We heard the suggestion made some time ago that one of the
features of the Welcome Home celebration on July 4th should be a
weight guessing contest. A certain estimable Union county man whose feet are so
large that he buys his shoes by the yard should be secured to extend these
foundations in such a manner that they will be in view and his body be
screened. The crowd shall then pass along and file their estimate of the weight
of the owner.
Judge Lemmond has another plan on foot. He has several acres
of his Goose Creek farm planted in wheat.

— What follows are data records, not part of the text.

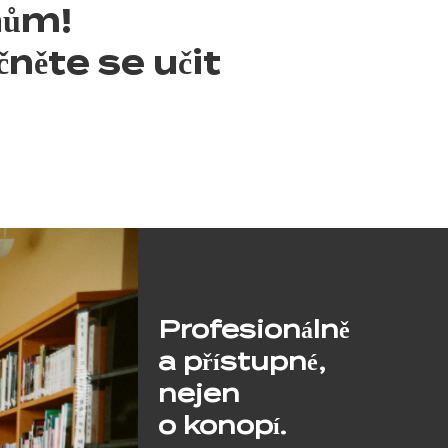
nům!
něte se učit
Profesionálně
a přístupné,
nejen
o konopí.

And mentioning Goose Creek farms we
would state parenthetically that one farmer form that section met a friend from
the opposite end of the county and in the conversation which ensued the Goose
Creek man happened to remark that there was one thing which he did not see the
use of and that was a corn cob. “Why,” replied his friend, “they were made in
order that you folks in that end of the county should have something to stop up
the craw fish holes with.” To get back to Judge Lemmond and his wheat: he
expects to make a bumper crop. Then after it has been gathered and threshed,
without warning he is going to throw it on the market. Such an enormous
quantity of wheat thrown on the market will knock the bottom out of prices and
they will immediately do the Gravitation Glide. Judge Lemmond expects that the
mass of the people over the U.S.A. will be so thankful for a lower wheat price
that when the Presidential election comes off in 1920 they will promote him from
Recorder to President on the Independent ticket.